> **Your goal**: Every line below that holds the word "target" must be listed.

> **Source data**:

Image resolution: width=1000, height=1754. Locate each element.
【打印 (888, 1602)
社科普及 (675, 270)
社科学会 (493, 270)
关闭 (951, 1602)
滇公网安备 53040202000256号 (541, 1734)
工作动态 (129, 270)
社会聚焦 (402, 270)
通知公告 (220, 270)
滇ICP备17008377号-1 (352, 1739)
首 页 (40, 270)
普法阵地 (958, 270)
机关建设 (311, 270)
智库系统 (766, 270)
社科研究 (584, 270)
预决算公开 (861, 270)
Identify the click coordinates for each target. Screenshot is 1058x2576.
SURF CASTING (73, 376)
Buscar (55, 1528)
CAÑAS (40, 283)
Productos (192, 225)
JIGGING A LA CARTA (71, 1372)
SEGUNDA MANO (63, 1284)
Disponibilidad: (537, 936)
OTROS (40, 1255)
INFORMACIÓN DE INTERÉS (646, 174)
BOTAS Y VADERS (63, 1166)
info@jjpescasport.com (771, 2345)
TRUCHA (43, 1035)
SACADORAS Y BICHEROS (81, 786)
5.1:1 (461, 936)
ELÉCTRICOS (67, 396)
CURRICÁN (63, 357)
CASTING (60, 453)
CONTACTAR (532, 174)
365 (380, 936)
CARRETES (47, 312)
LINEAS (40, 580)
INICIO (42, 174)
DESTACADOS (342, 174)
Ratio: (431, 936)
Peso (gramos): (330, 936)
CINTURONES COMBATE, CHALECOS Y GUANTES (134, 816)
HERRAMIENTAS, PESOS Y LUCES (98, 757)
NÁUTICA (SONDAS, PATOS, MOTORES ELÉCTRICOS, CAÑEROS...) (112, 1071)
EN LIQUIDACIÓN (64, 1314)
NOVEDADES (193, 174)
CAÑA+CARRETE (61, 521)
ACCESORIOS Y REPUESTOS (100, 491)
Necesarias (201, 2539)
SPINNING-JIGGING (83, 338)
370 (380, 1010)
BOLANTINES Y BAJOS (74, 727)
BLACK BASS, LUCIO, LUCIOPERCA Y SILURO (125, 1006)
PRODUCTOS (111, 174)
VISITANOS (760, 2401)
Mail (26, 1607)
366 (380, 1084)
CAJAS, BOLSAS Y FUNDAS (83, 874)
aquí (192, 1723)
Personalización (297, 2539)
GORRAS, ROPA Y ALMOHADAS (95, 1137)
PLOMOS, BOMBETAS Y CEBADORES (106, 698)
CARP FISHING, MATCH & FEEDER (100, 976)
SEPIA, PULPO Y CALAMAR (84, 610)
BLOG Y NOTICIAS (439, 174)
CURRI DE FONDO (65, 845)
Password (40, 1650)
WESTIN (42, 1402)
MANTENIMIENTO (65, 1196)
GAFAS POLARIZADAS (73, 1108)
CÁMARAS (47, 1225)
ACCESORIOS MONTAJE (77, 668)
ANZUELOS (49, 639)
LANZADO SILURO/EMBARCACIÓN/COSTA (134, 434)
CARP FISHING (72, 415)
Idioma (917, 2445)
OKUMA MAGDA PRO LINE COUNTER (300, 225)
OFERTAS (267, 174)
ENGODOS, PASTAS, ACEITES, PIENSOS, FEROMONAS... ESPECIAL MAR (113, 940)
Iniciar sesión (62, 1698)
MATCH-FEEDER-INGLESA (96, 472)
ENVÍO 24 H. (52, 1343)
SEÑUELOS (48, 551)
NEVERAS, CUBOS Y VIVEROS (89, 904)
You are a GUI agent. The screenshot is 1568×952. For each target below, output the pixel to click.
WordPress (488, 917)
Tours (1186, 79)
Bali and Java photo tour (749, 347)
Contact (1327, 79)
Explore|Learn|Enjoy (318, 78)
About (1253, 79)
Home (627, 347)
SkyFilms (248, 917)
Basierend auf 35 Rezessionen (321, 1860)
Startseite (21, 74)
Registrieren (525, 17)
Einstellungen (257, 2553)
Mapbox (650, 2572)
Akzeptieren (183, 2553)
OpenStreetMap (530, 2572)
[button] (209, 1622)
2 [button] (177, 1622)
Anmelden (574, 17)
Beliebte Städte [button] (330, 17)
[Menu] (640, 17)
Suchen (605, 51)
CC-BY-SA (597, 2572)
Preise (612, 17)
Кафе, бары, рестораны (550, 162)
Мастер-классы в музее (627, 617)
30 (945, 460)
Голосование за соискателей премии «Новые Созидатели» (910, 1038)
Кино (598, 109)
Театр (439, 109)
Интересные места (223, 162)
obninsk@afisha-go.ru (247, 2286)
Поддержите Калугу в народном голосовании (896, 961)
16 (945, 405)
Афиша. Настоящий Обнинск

> **Answer to the problem**:
Identify the click coordinates for each target. Screenshot is 1058x2576.
You are a GUI agent. The screenshot is 1568×952. For each target below, output the pixel to click.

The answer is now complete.